3  Differences with Named Attributes

   [RFC5661] defines named attributes as opaque byte streams that are
   associated with a directory or file and referred to by a string name.
   Named attributes are intended to be used by client applications as a
   method to associate application-specific data with a regular file or
   directory. In that sense, xattrs are similar in concept and use to
   named attributes, but there are subtle differences.

   File systems typically define xattrs operations such as "get" and
   "set" as being atomic. Subsequently, xattrs presumably have size
   limits ranging from a few bytes to several kilobytes, although this
   is not universally defined. Named attributes, on the other hand, are
   unbounded data streams and do not impose atomicity requirements.

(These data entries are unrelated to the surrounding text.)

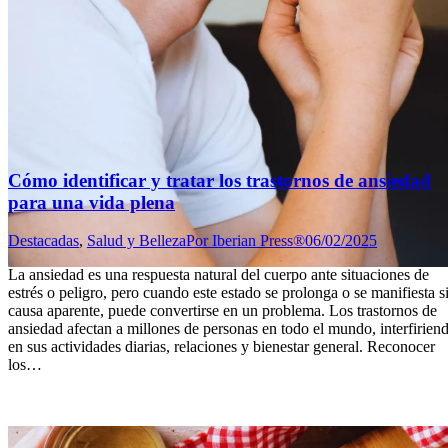
Cómo identificar y tratar los trastornos de ansiedad
para una vida plena
Destacadas
,
Salud y Belleza
Por
Iberian Press®
06/02/2025
La ansiedad es una respuesta natural del cuerpo ante situaciones de
estrés o peligro, pero cuando este estado se prolonga o se manifiesta s
causa aparente, puede convertirse en un problema. Los trastornos de
ansiedad afectan a millones de personas en todo el mundo, interfirien
en sus actividades diarias, relaciones y bienestar general. Reconocer
los…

   Individual named attributes are analogous to files, and caching of
   the data for these needs to be handled just as data caching is for
   ordinary files following close-to-open semantics. Xattrs, on the
   other hand, impose caching requirements like other file attributes.

   Named attributes and xattrs have different semantics and belong to
   disjoint namespaces. As a result, mapping one to another is, at best,
   a compromise.

   While it should be possible to write guidance about how a client can
   use the named attribute mechanism to act like xattrs, such as carving



Naik, et al.            Expires August 10, 2014                 [Page 4]

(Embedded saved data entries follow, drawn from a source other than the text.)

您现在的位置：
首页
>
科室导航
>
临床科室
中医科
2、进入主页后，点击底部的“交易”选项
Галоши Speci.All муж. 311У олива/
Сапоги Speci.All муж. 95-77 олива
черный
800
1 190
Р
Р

Internet Draft        Extended Attributes in NFSv4      February 6, 2014


   out some namespace and specifying locking primitives, this is
   problematic.  A client application trying to use xattrs through named
   attributes with a server that supported xattrs directly would get a
   lower level of service, and could fail to cooperate on a local
   application running on the server unless a shim layer was also
   implemented on the server side. File systems that already implement
   xattrs and named attributes natively would need additional guidance
   such as reserving named attribute namespace specifically for
   implementation purposes.

4  Protocol Enhancements

   This section proposes extensions to the NFSv4 protocol operations to
   allow xattrs to be queried and set by clients. New attributes are
   proposed to bitmap4 data type to allow xattrs to be queried and set.
   This follows the guidelines specified in [RFC5661] with respect to
   minor versioning.

4.1  New Attributes

   The following RECOMMENDED attributes are proposed. A client can query
   the server to determine if xattrs are supported and the maximum size
   of the xattrs that are allowed for a file system object. GETATTR and
   SETATTR can be used to query and set xattrs on an object.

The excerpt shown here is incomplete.